Despite how much fun I may have on a long weekend or on a getaway trip with friends, this exhilarating rush takes nothing away from the extremely horrific feeling that overwhelms me whenever I check my bank account the following Monday morning. The baroque slapstick of the particulars aside, it mostly feels familiar. I tap my banking app and it propels me into this high-leverage game called “Should I be financially responsible or be happy?” There is no real winner here and the results are self-spiting.
The vibes are appalling, and my anxiety is atomized and entropic. Ari Aster couldn’t conjure a suspense scene that captures the dread of logging in and waiting to see that credit card number, which is always a little too high. I begin to compose a strongly worded email to my bank that fraud has been committed on my account, and this is aimed at projecting steadiness and the absence of panic before the tone of my internal voice starts tipping into coded messages of despair.

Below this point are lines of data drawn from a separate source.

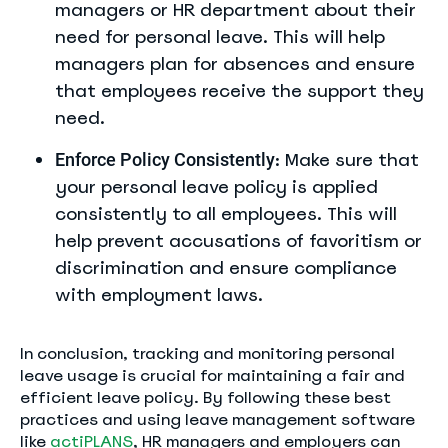
managers or HR department about their
need for personal leave. This will help
managers plan for absences and ensure
that employees receive the support they
need.
: Make sure that
Enforce Policy Consistently
your personal leave policy is applied
consistently to all employees. This will
help prevent accusations of favoritism or
discrimination and ensure compliance
with employment laws.
In conclusion, tracking and monitoring personal
leave usage is crucial for maintaining a fair and
efficient leave policy. By following these best
practices and using leave management software
like
actiPLANS
, HR managers and employers can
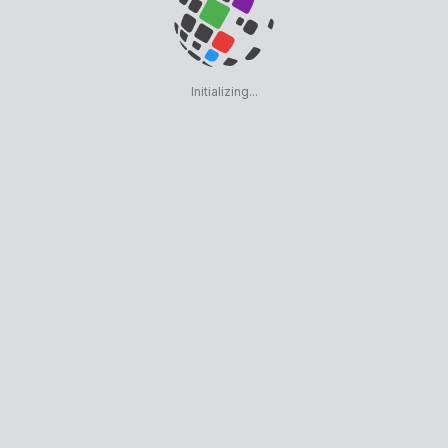
Initializing...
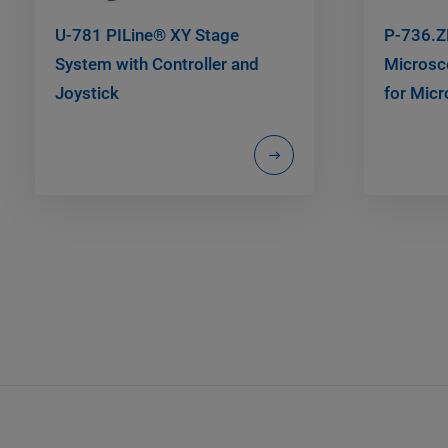
U-781 PILine® XY Stage
P-736.Z
System with Controller and
Microsc
Joystick
for Micr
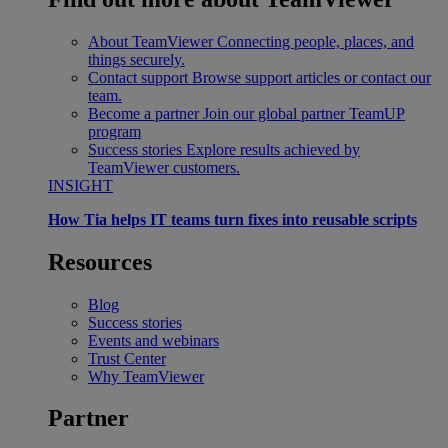
About TeamViewer
Connecting people, places, and
things securely.
Contact support
Browse support articles or contact our
team.
Become a partner
Join our global partner TeamUP
program
Success stories
Explore results achieved by
TeamViewer customers.
INSIGHT
How Tia helps IT teams turn fixes into reusable scripts
Resources
Blog
Success stories
Events and webinars
Trust Center
Why TeamViewer
Partner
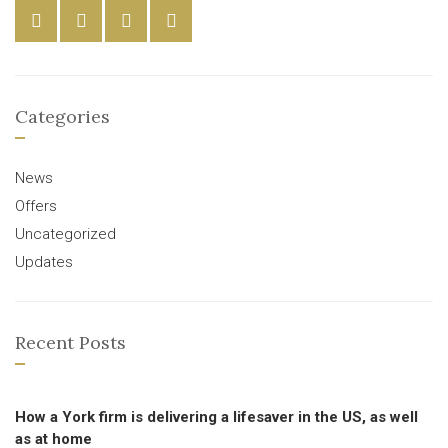
Categories
News
Offers
Uncategorized
Updates
Recent Posts
How a York firm is delivering a lifesaver in the US, as well
as at home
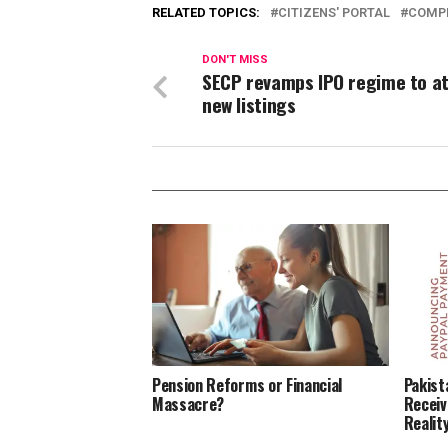
RELATED TOPICS:
CITIZENS' PORTAL
COMPL
DON'T MISS
SECP revamps IPO regime to a
new listings
Pension Reforms or Financial
Pakist
Massacre?
Receiv
Reality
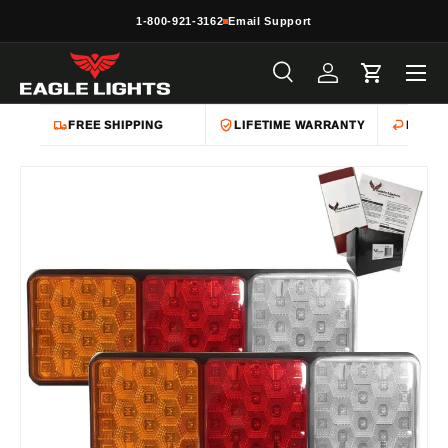
1-800-921-3162
Email Support
Skip to content
Menu
Search
Log in
Cart
Search
Product type
All
FREE SHIPPING
LIFETIME WARRANTY
EASY 
Skip to product information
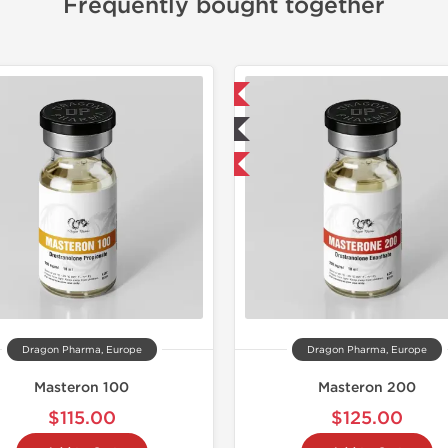
Frequently bought together
📦 Domestic & International
📦 Domestic &
🧪 Lab Tested
🧪 Lab Tes
Buy 2 and get 1 for FREE
Dragon Pharma, Europe
Dragon Pharma, Europe
Masteron 100
Masteron 200
$115.00
$125.00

For people with many zeros in their bank accounts, the difference-making breakthrough of money management is not some abstruse proprietary technology or algorithm-aided methodology brought to bear by financial savants who can deny themselves any conceivable pleasure in life. That disciplinary stuff runs through it all, but the most reasonable disciples integrate this knowledge through realistic, adaptable, detailed budgeting that works for idiots like me to make it all comprehensible, then practicable, and finally just habit. But these techniques also become very vulnerable when it encounters even the level of turbulence that could be described as “normal impulse control.” Picture a garage full of state-of-the-art and precise power tools, owned by a man who haymakers led pipes.
The draft of the email is written and waiting for me to promptly click “Send,” but before my baseline apathy-unto-antipathy demeanor settles in, I click to see what’s pending and try to grasp all my financial information in a coherent and integrated way.
“Well, I did get dinner there.”
“I did get drinks with everyone at that bar”
“We did take that Uber across town.”
“Kevin did Venmo me $10 for the $70 Uber, so that’s pretty much fine.”
“We did go to that bar. We did go to THAT bar.”
“What is this charge from Intimate Cuddles? Oh, wait, yeah… I did pay for a ticket to hold a baby goat.”
“Wait—what is this? A $50 charge to Goodie Company? I found the fraud!”
Then my blurry managerial whims become luridly real, and specific details of my iPhone activity during that Uber ride begin to fill the gaps of my spotty booze-soaked memory. I bought a weird graphic tee shirt from a brand I’ve never heard of. The Instagram ads finally got me.
Stomaching this process hinges on the comparatively unsexy realm of taking ownership of my questionable decisions, but the last and seemingly most important part is to confirm whether these purchases actually add up to the stated amount. I proceed to tally them on my nifty calculator app and I can confirm that my unnecessary transactions add up to that exact amount. Now the fraud detection pivots to figuring out how $400 at Whole Foods and a trip to Target tapped into my life savings.
I have read my fair share of Marxist theory, and out of all my macroeconomic gripes about the housing crisis and corporate-driven inflation, the singular biggest issue with capitalism is that it is somehow “fiscally irresponsible” to constantly buy myself little treats. Made-up system.
Once I admit defeat and resign myself to accepting that this cycle resembles a perpetual motion device, I close the bank app and then go onto Google and type in “How to actually cook dinner.” Guess I’ll be making tortellini for this entire pay cycle.
This is hilarious. You need to learn about misery tax. thats what your doing bro :)
Learn up
https://thomasjbevan.substack.com/p/the-misery-tax
I accumulated about $10k in credit card debt during grad school and times of being underemployed. It took me years to pay off, but now I do fairly well with money. I often buy things I don't need to, but I try not buy anything that'll take me more than two months to pay off on my credit card such as a new phone.
My secret is I check my spending at least a couple times a week. I keep track of how much I'm spending on subscriptions, eating out, and entertainment. I have pretty bad ADHD so if I don't see it, I don't think about it. It doesn't prevent me from buying all the things I don't need, but it has made me think twice enough times to at least let me save a little money each month.